*** Opening of LISTED ENTRIES ***

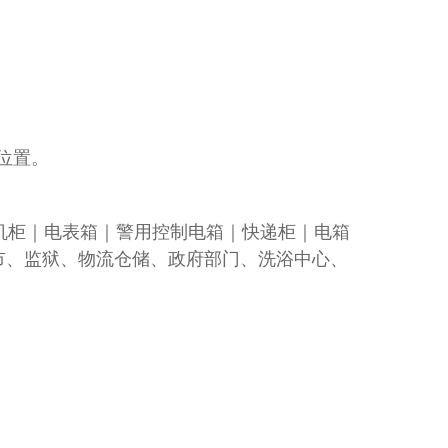
位置。
机柜｜电表箱｜警用控制电箱｜快递柜｜电箱
市、监狱、物流仓储、政府部门、洗浴中心、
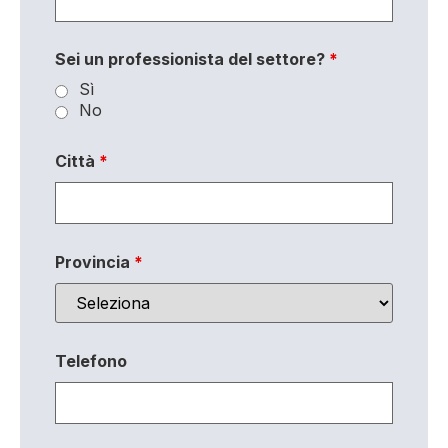
Sei un professionista del settore?
*
Sì
No
Città
*
Provincia
*
Telefono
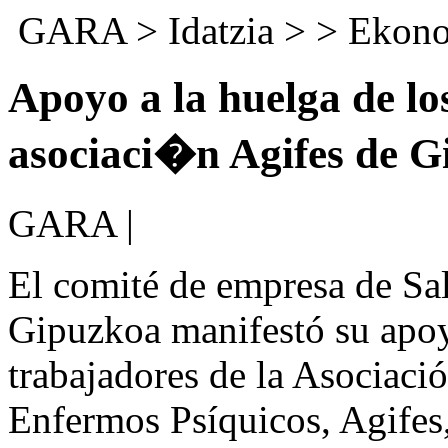
GARA
>
Idatzia
> >
Ekon
Apoyo a la huelga de lo
asociaci�n Agifes de 
GARA |
El comité de empresa de Sa
Gipuzkoa manifestó su apoy
trabajadores de la Asociaci
Enfermos Psíquicos, Agifes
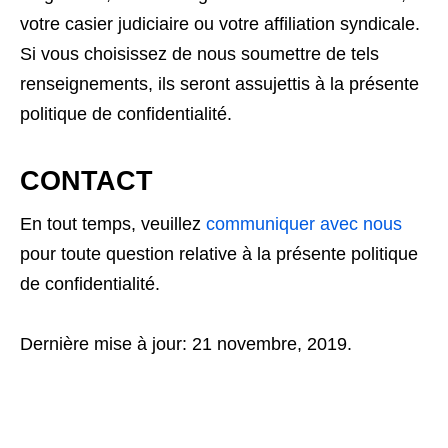
votre casier judiciaire ou votre affiliation syndicale.
Si vous choisissez de nous soumettre de tels
renseignements, ils seront assujettis à la présente
politique de confidentialité.
CONTACT
En tout temps, veuillez
communiquer avec nous
pour toute question relative à la présente politique
de confidentialité.
Dernière mise à jour: 21 novembre, 2019.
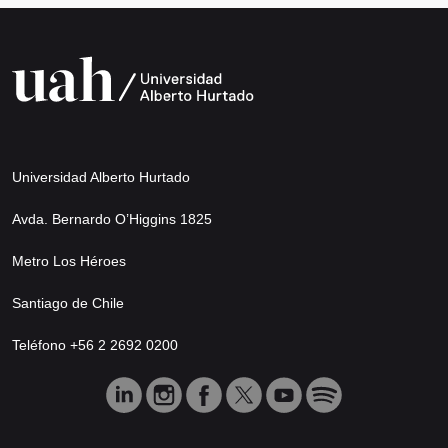
Universidad Alberto Hurtado
Avda. Bernardo O’Higgins 1825
Metro Los Héroes
Santiago de Chile
Teléfono +56 2 2692 0200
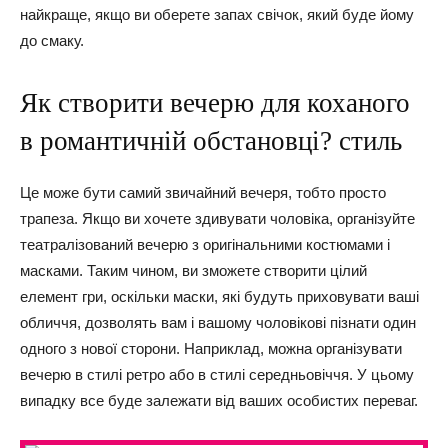
найкраще, якщо ви оберете запах свічок, який буде йому
до смаку.
Як створити вечерю для коханого
в романтичній обстановці? стиль
Це може бути самий звичайний вечеря, тобто просто
трапеза. Якщо ви хочете здивувати чоловіка, організуйте
театралізований вечерю з оригінальними костюмами і
масками. Таким чином, ви зможете створити цілий
елемент гри, оскільки маски, які будуть приховувати ваші
обличчя, дозволять вам і вашому чоловікові пізнати один
одного з нової сторони. Наприклад, можна організувати
вечерю в стилі ретро або в стилі середньовіччя. У цьому
випадку все буде залежати від ваших особистих переваг.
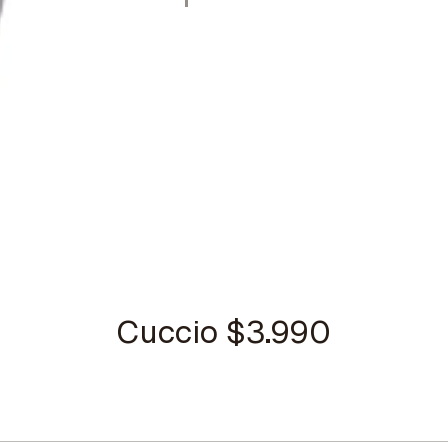
Cuccio $3.990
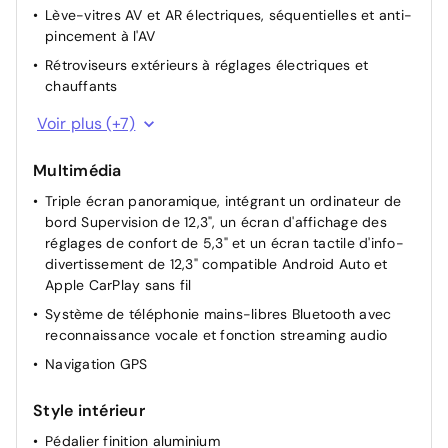
Lève-vitres AV et AR électriques, séquentielles et anti-
pincement à l'AV
Rétroviseurs extérieurs à réglages électriques et
chauffants
Rétroviseurs extérieurs rabattables électriquement
Voir plus (+7)
Hayon électrique à ouverture mains-libres
Multimédia
Vitres AV et AR électriques à impulsion à l'AV
Triple écran panoramique, intégrant un ordinateur de
Caméra de recul avec lignes de guidage dynamiques
bord Supervision de 12,3", un écran d'affichage des
Radar arriere
réglages de confort de 5,3" et un écran tactile d'info-
Radar avant
divertissement de 12,3" compatible Android Auto et
Apple CarPlay sans fil
Câble de recharge pour prise domestique
Système de téléphonie mains-libres Bluetooth avec
reconnaissance vocale et fonction streaming audio
Navigation GPS
Style intérieur
Pédalier finition aluminium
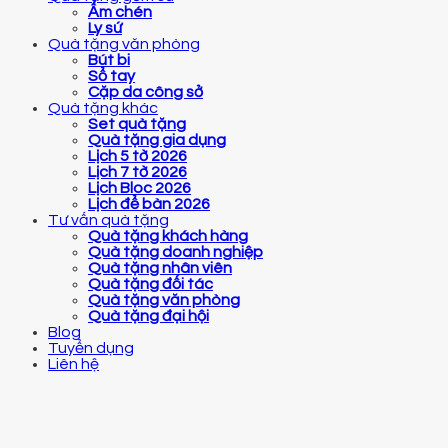
Ấm chén
Ly sứ
Quà tặng văn phòng
Bút bi
Sổ tay
Cặp da công sở
Quà tặng khác
Set quà tặng
Quà tặng gia dụng
Lịch 5 tờ 2026
Lịch 7 tờ 2026
Lịch Bloc 2026
Lịch để bàn 2026
Tư vấn quà tặng
Quà tặng khách hàng
Quà tặng doanh nghiệp
Quà tặng nhân viên
Quà tặng đối tác
Quà tặng văn phòng
Quà tặng đại hội
Blog
Tuyển dụng
Liên hệ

*** Close of LISTED ENTRIES ***

#### EXERCISE DETAILS
Please retype the records above exactly, but leave out any pictures.

#### SOLVED EXERCISE
位置。
机柜｜电表箱｜警用控制电箱｜快递柜｜电箱
市、监狱、物流仓储、政府部门、洗浴中心、
Sei un professionista del settore?
*
Sì
No
Città
*
Provincia
*
Telefono
GARA
>
Idatzia
> >
Ekon
Apoyo a la huelga de lo
asociaci�n Agifes de 
GARA |
El comité de empresa de Sa
Gipuzkoa manifestó su apoy
trabajadores de la Asociaci
Enfermos Psíquicos, Agifes
votre casier judiciaire ou votre affiliation syndicale.
Si vous choisissez de nous soumettre de tels
renseignements, ils seront assujettis à la présente
politique de confidentialité.
CONTACT
En tout temps, veuillez
communiquer avec nous
pour toute question relative à la présente politique
de confidentialité.
Dernière mise à jour: 21 novembre, 2019.
Universidad Alberto Hurtado
Avda. Bernardo O’Higgins 1825
Metro Los Héroes
Santiago de Chile
Teléfono +56 2 2692 0200
найкраще, якщо ви оберете запах свічок, який буде йому
до смаку.
Як створити вечерю для коханого
в романтичній обстановці? стиль
Це може бути самий звичайний вечеря, тобто просто
трапеза. Якщо ви хочете здивувати чоловіка, організуйте
театралізований вечерю з оригінальними костюмами і
масками. Таким чином, ви зможете створити цілий
елемент гри, оскільки маски, які будуть приховувати ваші
обличчя, дозволять вам і вашому чоловікові пізнати один
одного з нової сторони. Наприклад, можна організувати
вечерю в стилі ретро або в стилі середньовіччя. У цьому
випадку все буде залежати від ваших особистих переваг.
Cuccio $3.990
Lève-vitres AV et AR électriques, séquentielles et anti-
pincement à l'AV
Rétroviseurs extérieurs à réglages électriques et
chauffants
Rétroviseurs extérieurs rabattables électriquement
Voir plus (+7)
Hayon électrique à ouverture mains-libres
Multimédia
Vitres AV et AR électriques à impulsion à l'AV
Triple écran panoramique, intégrant un ordinateur de
Caméra de recul avec lignes de guidage dynamiques
bord Supervision de 12,3", un écran d'affichage des
Radar arriere
réglages de confort de 5,3" et un écran tactile d'info-
Radar avant
divertissement de 12,3" compatible Android Auto et
Apple CarPlay sans fil
Câble de recharge pour prise domestique
Système de téléphonie mains-libres Bluetooth avec
reconnaissance vocale et fonction streaming audio
Navigation GPS
Style intérieur
Pédalier finition aluminium
Ấm chén
Ly sứ
Quà tặng văn phòng
Bút bi
Sổ tay
Cặp da công sở
Quà tặng khác
Set quà tặng
Quà tặng gia dụng
Lịch 5 tờ 2026
Lịch 7 tờ 2026
Lịch Bloc 2026
Lịch để bàn 2026
Tư vấn quà tặng
Quà tặng khách hàng
Quà tặng doanh nghiệp
Quà tặng nhân viên
Quà tặng đối tác
Quà tặng văn phòng
Quà tặng đại hội
Blog
Tuyển dụng
Liên hệ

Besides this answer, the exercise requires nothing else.